Varsóvia - Milhões de poloneses esperam febrilmente o Papa João Paulo II esta sexta-feira, na oitava peregrinação à sua terra natal (Cracóvia, Sul da Polônia), que nessa ocasião terá a duração de quatro dias e talvez seja sua última visita, já que seu estado de saúde produz grande preocupação.
Antes de sua chegada, o Sumo Pontífice tirou alguns dias de descanso depois de sua viagem ao continente americano, para preparar sua nova visita a seus compatriotas, que enfrentam uma difícil situação de transformação econômica, em vias de unir-se à União Européia em 2004.
Após sua peregrinação anual do Dia da Ascensão ante a virgem negra de Czestochowa (Sul), milhares de poloneses se mobilizaram para receber o Papa em Cracóvia.
João Paulo II não acompanhará desta vez a peregrinação da virgem de Jasna Gora, a quem são atribuídos numerosos milagres. Sua enfermidade de Parkinson, sua artrite dolorosa e as sequelas do atentado frustrado de 1981 agravaram sensivelmente a saúde deste homem de 82 anos.
Logo que chegar de Roma, na noite de hoje, o Papa irá ao arcebispado de Cracóvia, sua antiga residência, já que ele foi arcebispo ali antes de subir ao trono de São Pedro em 1978.
Amanhã de manhã, João Paulo II consagrará a basílica de Lagiewniki, em um bairro de Cracóvia, à ''Divina Misericórdia''. Esse edifício branco, em forma de navio, tem uma torre de 77 metros de altura, que simboliza a idade do Papa quando ele assinou os planos arquitetônicos do prédio.

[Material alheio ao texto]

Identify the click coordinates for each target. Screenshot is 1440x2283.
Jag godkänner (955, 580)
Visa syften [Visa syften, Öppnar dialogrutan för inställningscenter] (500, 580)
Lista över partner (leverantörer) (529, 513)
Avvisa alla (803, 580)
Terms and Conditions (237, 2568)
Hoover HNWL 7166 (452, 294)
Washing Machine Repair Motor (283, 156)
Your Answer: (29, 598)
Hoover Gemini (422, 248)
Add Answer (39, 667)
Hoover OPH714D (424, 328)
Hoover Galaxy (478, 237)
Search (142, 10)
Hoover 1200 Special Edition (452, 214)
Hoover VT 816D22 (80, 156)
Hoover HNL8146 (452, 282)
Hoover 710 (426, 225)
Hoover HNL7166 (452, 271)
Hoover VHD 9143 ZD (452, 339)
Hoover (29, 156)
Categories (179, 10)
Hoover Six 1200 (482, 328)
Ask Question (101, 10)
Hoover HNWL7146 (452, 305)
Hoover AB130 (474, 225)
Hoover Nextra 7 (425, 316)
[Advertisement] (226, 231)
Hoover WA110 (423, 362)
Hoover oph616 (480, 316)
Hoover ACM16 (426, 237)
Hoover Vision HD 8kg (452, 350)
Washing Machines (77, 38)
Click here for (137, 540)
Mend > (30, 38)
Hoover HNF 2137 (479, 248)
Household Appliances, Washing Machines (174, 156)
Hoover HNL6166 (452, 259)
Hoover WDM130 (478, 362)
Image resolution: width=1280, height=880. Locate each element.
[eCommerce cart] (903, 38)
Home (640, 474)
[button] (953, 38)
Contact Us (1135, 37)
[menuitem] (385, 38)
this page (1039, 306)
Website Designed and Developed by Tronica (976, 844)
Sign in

À tarde, haverá um momento para a política: o Papa se reunirá separadamente com o presidente polonês Aleksander Kwasniewski e com o primeiro-ministro Leszek Millar. Na pauta da reunião, as perspectivas de entrada da Polônia na UE.
O domingo promete ter uma verdadeira maré humana sobre a esplanada de Blonia. Nesse local, celebrará uma missa. João Paulo II beatificará na ocasião quatro pessoas, uma delas o arcebispo de Varsóvia, Zygmunt Felinski, que morreu em 1895. Esse gesto não estará desprovido de riscos para as relações, atualmente tensas, entre o Vaticano e a Igreja Ortodoxa Russa, que podem piorar. A razão é que Felinski havia introduzido o catolicismo na Rússia e por esse motivo foi deportado para a Sibéria.
João Paulo II também voltará a suas fontes, já que visitará o túmulo de seus pais no cemitério de Rakowicki, em Cracóvia, e a catedral do castelo Wawel, onde foi ordenado sacerdote, no dia 1º de novembro de 1946.